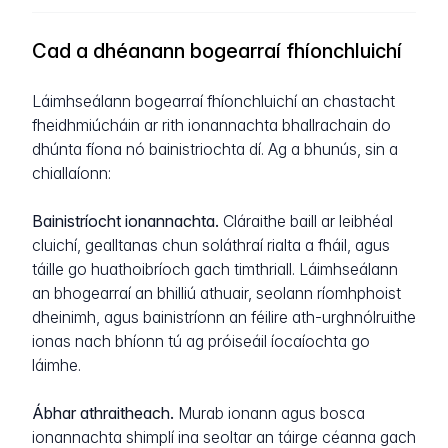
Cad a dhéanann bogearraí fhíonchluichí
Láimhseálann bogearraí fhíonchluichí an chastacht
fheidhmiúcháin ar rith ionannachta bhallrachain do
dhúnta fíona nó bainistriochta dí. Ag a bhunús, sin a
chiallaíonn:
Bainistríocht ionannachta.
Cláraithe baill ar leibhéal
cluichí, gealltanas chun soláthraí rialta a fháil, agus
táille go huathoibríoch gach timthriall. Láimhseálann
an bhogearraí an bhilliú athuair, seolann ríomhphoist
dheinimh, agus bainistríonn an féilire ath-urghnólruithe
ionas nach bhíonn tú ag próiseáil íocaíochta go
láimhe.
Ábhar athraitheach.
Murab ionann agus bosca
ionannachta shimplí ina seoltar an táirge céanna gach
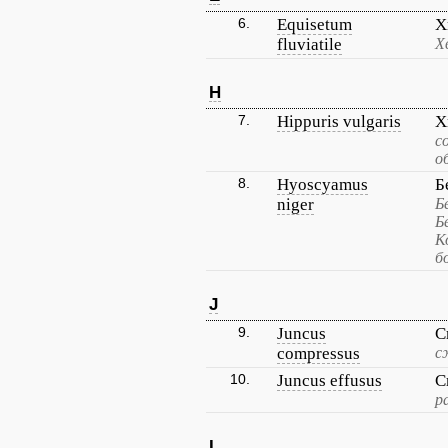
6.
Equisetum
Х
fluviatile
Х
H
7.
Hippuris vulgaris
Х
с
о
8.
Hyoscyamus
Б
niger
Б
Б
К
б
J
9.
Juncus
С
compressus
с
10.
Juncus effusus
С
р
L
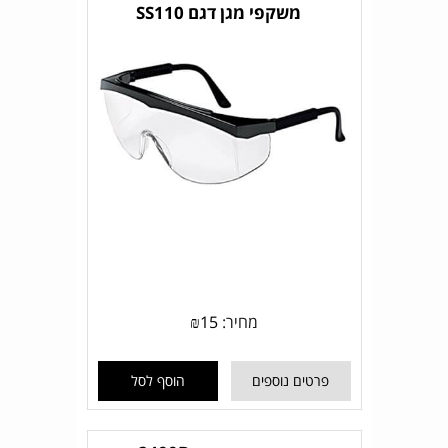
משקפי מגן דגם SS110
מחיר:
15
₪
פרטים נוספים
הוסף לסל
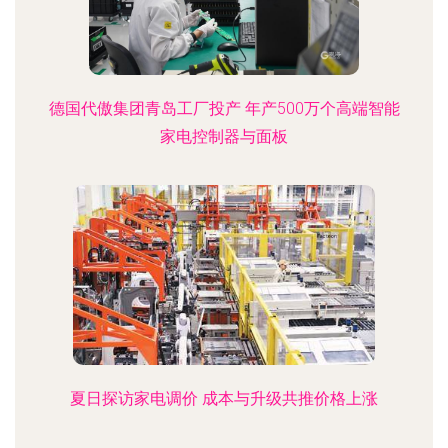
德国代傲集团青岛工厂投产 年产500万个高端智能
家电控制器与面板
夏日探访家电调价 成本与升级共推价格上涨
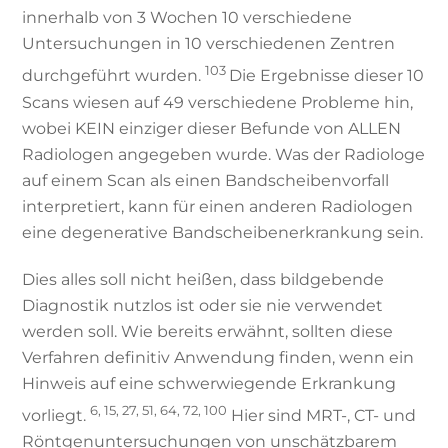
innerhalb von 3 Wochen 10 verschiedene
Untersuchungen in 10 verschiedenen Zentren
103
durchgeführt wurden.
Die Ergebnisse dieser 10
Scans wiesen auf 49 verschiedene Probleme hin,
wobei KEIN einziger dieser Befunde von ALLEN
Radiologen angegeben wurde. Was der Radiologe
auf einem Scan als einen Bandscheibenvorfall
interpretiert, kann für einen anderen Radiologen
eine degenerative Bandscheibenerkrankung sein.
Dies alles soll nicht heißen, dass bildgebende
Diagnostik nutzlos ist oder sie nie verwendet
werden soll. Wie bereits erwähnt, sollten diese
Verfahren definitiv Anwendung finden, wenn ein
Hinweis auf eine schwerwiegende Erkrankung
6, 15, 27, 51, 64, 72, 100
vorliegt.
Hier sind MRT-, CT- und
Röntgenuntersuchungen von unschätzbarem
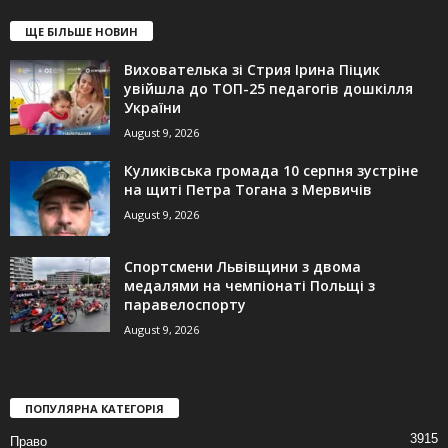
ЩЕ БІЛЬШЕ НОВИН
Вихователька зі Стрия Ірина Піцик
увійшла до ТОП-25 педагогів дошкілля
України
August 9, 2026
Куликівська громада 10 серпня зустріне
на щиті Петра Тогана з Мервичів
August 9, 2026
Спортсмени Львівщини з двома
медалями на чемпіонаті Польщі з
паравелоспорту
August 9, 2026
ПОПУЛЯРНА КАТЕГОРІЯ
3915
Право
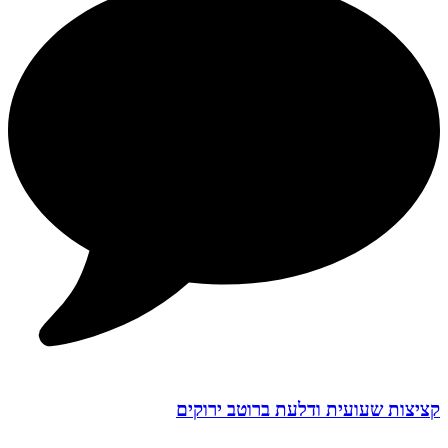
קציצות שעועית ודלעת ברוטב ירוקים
━━━━━━━━━━━━━━━━━━━━
* _What needs to be done_: Across all the entries above, how many lines hold the word "einen"? Answer with the number only.

* _Response below_: 2